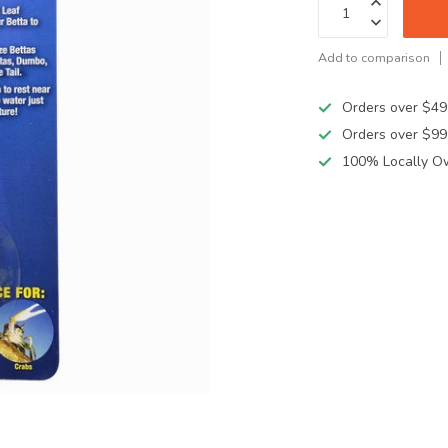
Add to comparison
Orders over $49
Orders over $99
100% Locally O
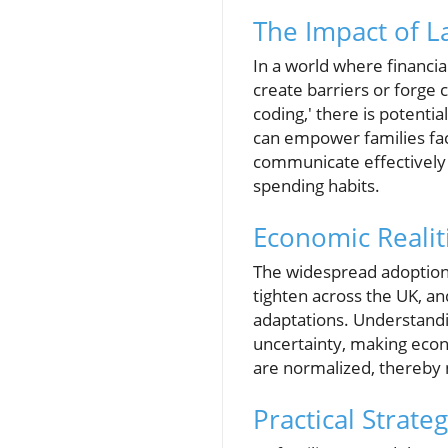
The Impact of 
In a world where financi
create barriers or forge 
coding,' there is potenti
can empower families faci
communicate effectively 
spending habits.
Economic Realit
The widespread adoption 
tighten across the UK, and
adaptations. Understand
uncertainty, making econo
are normalized, thereby n
Practical Strate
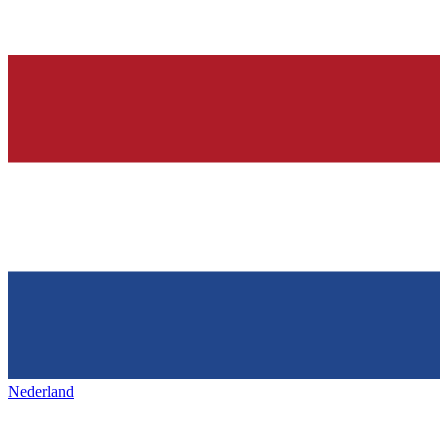
Nederland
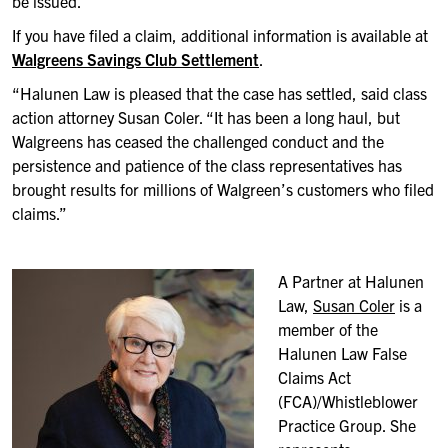
be issued.
If you have filed a claim, additional information is available at
Walgreens Savings Club Settlement
.
“Halunen Law is pleased that the case has settled, said class
action attorney Susan Coler. “It has been a long haul, but
Walgreens has ceased the challenged conduct and the
persistence and patience of the class representatives has
brought results for millions of Walgreen’s customers who filed
claims.”
A Partner at Halunen
Law,
Susan Coler
is a
member of the
Halunen Law False
Claims Act
(FCA)/Whistleblower
Practice Group. She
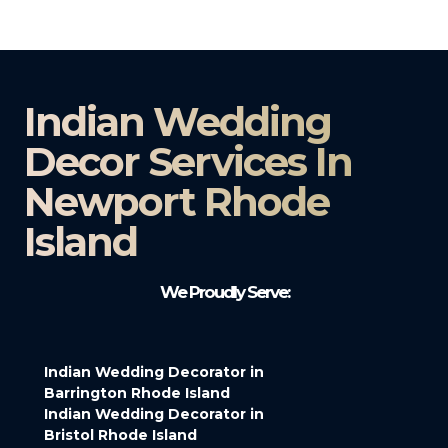
Indian Wedding
Decor Services In
Newport Rhode
Island
We Proudly Serve:
Indian Wedding Decorator in
Barrington Rhode Island
Indian Wedding Decorator in
Bristol Rhode Island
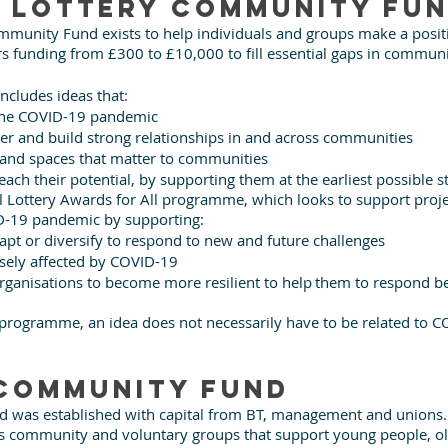
 Lottery Community Fu
mmunity Fund exists to help individuals and groups make a positi
rs funding from £300 to £10,000 to fill essential gaps in commun
includes ideas that: 
 the COVID-19 pandemic
er and build strong relationships in and across communities
 and spaces that matter to communities
ach their potential, by supporting them at the earliest possible s
l Lottery Awards for All programme, which looks to support projec
D-19 pandemic by supporting: 
apt or diversify to respond to new and future challenges 
ely affected by COVID-19 
anisations to become more resilient to help them to respond bet
 programme, an idea does not necessarily have to be related to C
community Fund
was established with capital from BT, management and unions. It
ots community and voluntary groups that support young people, ol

========

YOUR OBJECTIVE – Your answer should consist of the lines above that hold the word "have", copied exactly.

ANSWER TO THIS TASK –
If you have filed a claim, additional information is available at
 programme, an idea does not necessarily have to be related to C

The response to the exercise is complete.